CloudFormation Extensions allow you to provision resources managed by AWS services that aren’t natively supported by CloudFormation.
Let’s see this in action with a common scenario: provisioning an AWS Systems Manager Parameter Store parameter.
AWSTemplateFormatVersion: '2010-09-09'
Description: Provision an SSM Parameter using a CloudFormation Extension
Resources:
MySecureStringParameter:
Type: AWS::SSM::Parameter::MySecureStringParameter # This is the Type for the SSM Parameter extension
Properties:
Name: /myapp/config/db_password
Type: SecureString
Value: '{"Ref": "DBPasswordSecret"}' # Example: referencing a secret
Description: Database password for MyApp
Tier: Standard
Policies:
- ParameterStore:
Type: String
Version: 1
AllowedPattern: ".*"
Outputs:
ParameterName:
Description: Name of the SSM Parameter
Value: !Ref MySecureStringParameter
The problem CloudFormation Extensions solve is fragmentation. Without them, you’d need separate tools or manual steps to manage resources like SSM parameters, Secrets Manager secrets, or even custom resources that interact with external APIs. Extensions bring these under the declarative, version-controlled umbrella of CloudFormation.

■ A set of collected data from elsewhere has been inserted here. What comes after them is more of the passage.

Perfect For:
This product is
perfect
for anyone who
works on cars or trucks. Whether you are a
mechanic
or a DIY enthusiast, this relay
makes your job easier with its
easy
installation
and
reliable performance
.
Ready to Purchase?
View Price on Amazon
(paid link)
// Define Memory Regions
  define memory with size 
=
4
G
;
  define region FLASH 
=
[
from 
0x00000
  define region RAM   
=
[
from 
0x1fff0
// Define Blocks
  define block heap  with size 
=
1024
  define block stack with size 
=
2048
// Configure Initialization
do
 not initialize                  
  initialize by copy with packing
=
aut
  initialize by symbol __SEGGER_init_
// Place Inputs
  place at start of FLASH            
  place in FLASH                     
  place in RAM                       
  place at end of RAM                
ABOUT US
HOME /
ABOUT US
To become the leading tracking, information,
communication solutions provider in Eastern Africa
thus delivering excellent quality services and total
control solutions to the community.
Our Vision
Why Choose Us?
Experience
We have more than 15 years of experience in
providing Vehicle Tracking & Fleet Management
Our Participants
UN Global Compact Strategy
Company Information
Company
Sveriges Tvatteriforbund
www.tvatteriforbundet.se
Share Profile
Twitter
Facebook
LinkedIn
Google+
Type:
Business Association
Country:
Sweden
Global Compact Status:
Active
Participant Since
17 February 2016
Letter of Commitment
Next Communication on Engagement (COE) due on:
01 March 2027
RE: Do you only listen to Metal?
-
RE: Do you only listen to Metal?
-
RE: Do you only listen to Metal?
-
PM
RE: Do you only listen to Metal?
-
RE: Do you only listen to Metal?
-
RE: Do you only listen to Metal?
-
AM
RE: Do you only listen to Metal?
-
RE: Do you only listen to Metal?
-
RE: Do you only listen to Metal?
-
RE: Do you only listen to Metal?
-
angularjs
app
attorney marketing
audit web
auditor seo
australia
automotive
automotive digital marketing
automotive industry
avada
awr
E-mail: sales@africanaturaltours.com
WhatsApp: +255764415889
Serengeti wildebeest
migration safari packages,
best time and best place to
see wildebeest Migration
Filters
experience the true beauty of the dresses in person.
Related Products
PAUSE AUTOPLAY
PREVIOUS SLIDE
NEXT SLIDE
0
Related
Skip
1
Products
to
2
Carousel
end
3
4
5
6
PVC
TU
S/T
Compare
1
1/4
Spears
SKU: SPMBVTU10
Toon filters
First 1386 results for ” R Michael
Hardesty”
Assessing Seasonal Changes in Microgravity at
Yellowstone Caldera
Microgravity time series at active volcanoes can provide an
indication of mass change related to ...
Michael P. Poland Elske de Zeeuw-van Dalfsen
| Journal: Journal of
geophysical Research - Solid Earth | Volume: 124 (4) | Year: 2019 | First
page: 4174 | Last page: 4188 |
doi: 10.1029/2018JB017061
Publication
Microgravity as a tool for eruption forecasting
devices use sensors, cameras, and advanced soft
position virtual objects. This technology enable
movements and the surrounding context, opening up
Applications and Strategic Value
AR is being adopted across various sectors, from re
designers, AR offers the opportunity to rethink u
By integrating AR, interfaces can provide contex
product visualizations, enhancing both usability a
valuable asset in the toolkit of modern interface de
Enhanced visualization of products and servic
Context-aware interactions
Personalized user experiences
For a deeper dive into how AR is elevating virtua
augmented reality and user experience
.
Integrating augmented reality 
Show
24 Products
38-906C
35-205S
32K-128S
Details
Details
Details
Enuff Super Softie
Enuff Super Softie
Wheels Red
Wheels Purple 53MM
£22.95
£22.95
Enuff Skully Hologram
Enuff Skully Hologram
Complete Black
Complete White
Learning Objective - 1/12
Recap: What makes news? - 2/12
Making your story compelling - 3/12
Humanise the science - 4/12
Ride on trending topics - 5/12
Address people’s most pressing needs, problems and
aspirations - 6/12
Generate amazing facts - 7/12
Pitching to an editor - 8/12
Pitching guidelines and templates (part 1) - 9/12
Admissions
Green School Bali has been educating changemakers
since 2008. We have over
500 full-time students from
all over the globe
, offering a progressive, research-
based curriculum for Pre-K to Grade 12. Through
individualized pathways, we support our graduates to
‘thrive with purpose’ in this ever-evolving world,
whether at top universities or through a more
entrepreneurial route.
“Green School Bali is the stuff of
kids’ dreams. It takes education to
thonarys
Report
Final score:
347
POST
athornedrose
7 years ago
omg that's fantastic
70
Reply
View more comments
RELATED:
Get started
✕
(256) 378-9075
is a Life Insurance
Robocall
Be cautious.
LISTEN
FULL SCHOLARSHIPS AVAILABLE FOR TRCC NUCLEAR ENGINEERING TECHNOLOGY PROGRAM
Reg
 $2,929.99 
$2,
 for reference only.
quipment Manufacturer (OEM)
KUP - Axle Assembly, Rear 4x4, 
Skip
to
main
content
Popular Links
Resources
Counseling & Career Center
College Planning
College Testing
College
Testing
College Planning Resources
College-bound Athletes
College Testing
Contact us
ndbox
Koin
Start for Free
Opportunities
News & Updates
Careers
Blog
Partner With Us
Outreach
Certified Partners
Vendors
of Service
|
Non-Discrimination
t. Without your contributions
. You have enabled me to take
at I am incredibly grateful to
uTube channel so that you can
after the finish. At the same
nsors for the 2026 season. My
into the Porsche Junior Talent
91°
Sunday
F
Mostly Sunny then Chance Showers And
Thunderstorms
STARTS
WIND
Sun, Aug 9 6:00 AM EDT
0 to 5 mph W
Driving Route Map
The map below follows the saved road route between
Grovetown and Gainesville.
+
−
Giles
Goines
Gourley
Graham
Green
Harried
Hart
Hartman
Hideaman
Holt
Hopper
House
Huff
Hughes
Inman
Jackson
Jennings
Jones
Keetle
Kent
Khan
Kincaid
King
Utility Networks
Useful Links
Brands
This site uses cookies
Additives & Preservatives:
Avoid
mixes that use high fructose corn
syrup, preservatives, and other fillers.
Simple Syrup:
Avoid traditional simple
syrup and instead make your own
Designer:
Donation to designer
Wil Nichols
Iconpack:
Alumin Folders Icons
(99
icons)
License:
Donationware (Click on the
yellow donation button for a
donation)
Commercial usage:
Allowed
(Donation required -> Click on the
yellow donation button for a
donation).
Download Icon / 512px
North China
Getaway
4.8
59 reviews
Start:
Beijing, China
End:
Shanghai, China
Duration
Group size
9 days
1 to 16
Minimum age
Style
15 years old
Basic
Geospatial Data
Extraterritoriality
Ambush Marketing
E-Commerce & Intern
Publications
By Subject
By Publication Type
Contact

Internally, when you use an extension, CloudFormation doesn’t directly manage the resource. Instead, it calls out to the specific AWS service (like SSM in our example) and tells it to create, update, or delete the resource. The extension acts as a bridge, translating CloudFormation’s generic "create resource" command into the specific API calls needed by the target service.
The Type property is where the magic happens. It’s not a standard AWS service prefix like AWS::EC2::Instance. Instead, it follows the pattern AWS::<ServiceName>::<ResourceType>::<ExtensionName>. For SSM parameters, it looks like AWS::SSM::Parameter::MySecureStringParameter. This tells CloudFormation to look for a registered extension for SSM parameters of type SecureString.
The Properties are then passed directly to the underlying service’s API. For our AWS::SSM::Parameter::MySecureStringParameter example, the Name, Type, Value, Description, Tier, and Policies all map to the parameters you’d use if you were calling the PutParameter API directly. Notice how the Value can even reference other CloudFormation resources or parameters, enabling dynamic configuration.
You control the behavior by defining the Type and then providing the correct Properties that align with the target service’s API. The key is knowing the correct Type string and understanding which properties are supported by that specific extension. You can find these types in the AWS documentation for CloudFormation extensions or by exploring the AWS CloudFormation registry.
The most surprising thing is how seamlessly extensions integrate, making you forget they’re not native. The underlying mechanism involves CloudFormation invoking a CloudFormation Resource Provider, which is essentially a service that knows how to interact with a specific AWS service or API. When you specify an extension type, CloudFormation looks up the corresponding resource provider in the registry and delegates the creation, update, or deletion operations to it. This provider then makes the necessary API calls to the target AWS service.
The next step is exploring custom resource providers, which let you extend CloudFormation to manage any API, not just AWS services.